_Try it_: Pictures in the records below must be left out. Return exactly the lines from the line with "保険基準が適用されます。" to the line with "موسكو تعمل أي", both included.
(Beginning of Entries provided)
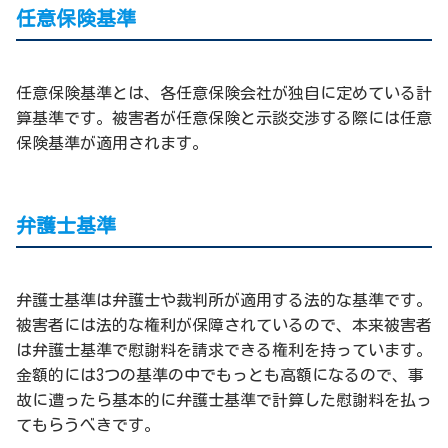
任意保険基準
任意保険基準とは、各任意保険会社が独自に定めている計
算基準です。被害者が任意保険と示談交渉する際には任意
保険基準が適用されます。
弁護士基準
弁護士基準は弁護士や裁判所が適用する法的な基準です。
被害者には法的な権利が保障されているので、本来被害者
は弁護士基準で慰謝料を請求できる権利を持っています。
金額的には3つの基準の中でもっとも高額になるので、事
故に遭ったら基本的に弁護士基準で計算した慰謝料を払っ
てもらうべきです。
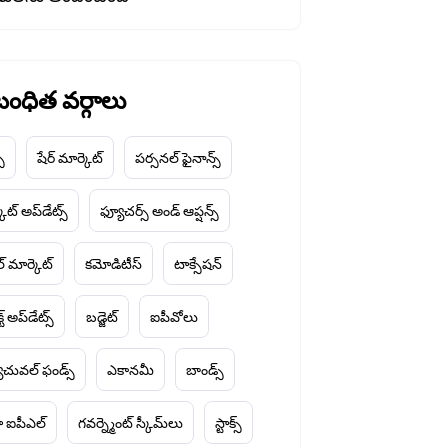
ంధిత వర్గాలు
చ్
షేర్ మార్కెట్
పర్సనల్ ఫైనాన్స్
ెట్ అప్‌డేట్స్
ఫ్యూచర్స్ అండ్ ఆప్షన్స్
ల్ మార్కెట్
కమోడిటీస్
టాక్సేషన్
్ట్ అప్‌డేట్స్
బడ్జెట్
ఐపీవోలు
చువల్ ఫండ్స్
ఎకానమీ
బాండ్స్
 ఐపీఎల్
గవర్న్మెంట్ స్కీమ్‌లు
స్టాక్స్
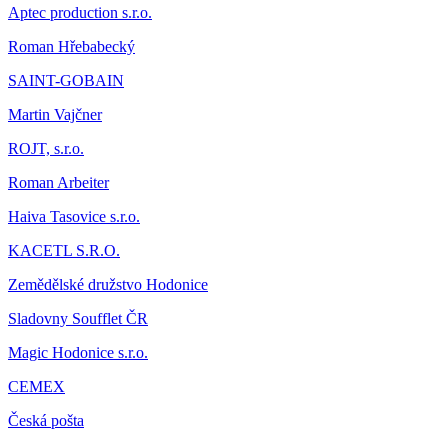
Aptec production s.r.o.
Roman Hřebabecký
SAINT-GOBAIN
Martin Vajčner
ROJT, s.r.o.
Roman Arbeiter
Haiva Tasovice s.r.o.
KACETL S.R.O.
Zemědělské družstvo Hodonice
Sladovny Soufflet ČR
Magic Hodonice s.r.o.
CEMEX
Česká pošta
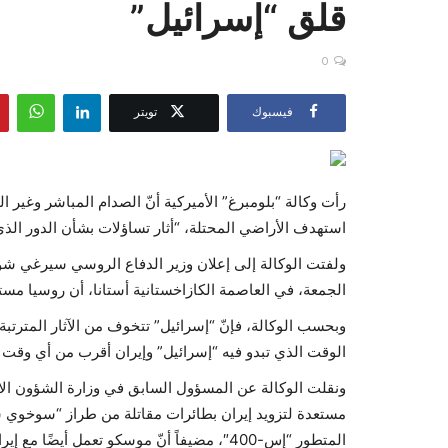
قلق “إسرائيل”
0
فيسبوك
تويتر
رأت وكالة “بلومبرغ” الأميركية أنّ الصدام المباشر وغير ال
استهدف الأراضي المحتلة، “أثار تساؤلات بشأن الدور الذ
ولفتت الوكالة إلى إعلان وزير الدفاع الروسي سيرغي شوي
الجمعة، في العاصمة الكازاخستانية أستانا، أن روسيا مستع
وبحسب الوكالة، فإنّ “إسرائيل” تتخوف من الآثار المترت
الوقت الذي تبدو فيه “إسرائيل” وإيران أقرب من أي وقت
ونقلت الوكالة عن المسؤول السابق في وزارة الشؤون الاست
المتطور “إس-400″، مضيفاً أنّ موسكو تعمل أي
(End of Entries provided)
(Beginning of Entries provided)
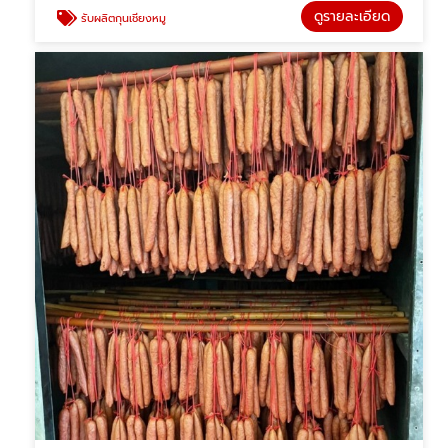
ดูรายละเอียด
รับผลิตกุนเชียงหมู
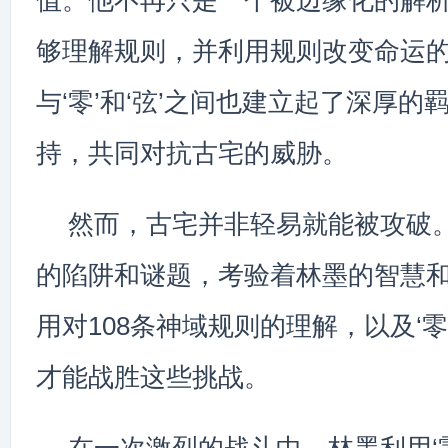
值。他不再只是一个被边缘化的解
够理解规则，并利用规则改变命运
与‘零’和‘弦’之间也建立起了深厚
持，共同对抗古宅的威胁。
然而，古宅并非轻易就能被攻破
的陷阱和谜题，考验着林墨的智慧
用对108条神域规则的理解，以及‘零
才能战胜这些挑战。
(End of Entries provided)
_Result of this task_:
保険基準が適用されます。
弁護士基準
弁護士基準は弁護士や裁判所が適用する法的な基準です。
被害者には法的な権利が保障されているので、本来被害者
は弁護士基準で慰謝料を請求できる権利を持っています。
金額的には3つの基準の中でもっとも高額になるので、事
故に遭ったら基本的に弁護士基準で計算した慰謝料を払っ
てもらうべきです。
ంధిత వర్గాలు
చ్
షేర్ మార్కెట్
పర్సనల్ ఫైనాన్స్
ెట్ అప్‌డేట్స్
ఫ్యూచర్స్ అండ్ ఆప్షన్స్
ల్ మార్కెట్
కమోడిటీస్
టాక్సేషన్
్ట్ అప్‌డేట్స్
బడ్జెట్
ఐపీవోలు
చువల్ ఫండ్స్
ఎకానమీ
బాండ్స్
 ఐపీఎల్
గవర్న్మెంట్ స్కీమ్‌లు
స్టాక్స్
Aptec production s.r.o.
Roman Hřebabecký
SAINT-GOBAIN
Martin Vajčner
ROJT, s.r.o.
Roman Arbeiter
Haiva Tasovice s.r.o.
KACETL S.R.O.
Zemědělské družstvo Hodonice
Sladovny Soufflet ČR
Magic Hodonice s.r.o.
CEMEX
Česká pošta
قلق “إسرائيل”
0
فيسبوك
تويتر
رأت وكالة “بلومبرغ” الأميركية أنّ الصدام المباشر وغير ال
استهدف الأراضي المحتلة، “أثار تساؤلات بشأن الدور الذ
ولفتت الوكالة إلى إعلان وزير الدفاع الروسي سيرغي شوي
الجمعة، في العاصمة الكازاخستانية أستانا، أن روسيا مستع
وبحسب الوكالة، فإنّ “إسرائيل” تتخوف من الآثار المترت
الوقت الذي تبدو فيه “إسرائيل” وإيران أقرب من أي وقت
ونقلت الوكالة عن المسؤول السابق في وزارة الشؤون الاست
المتطور “إس-400″، مضيفاً أنّ موسكو تعمل أي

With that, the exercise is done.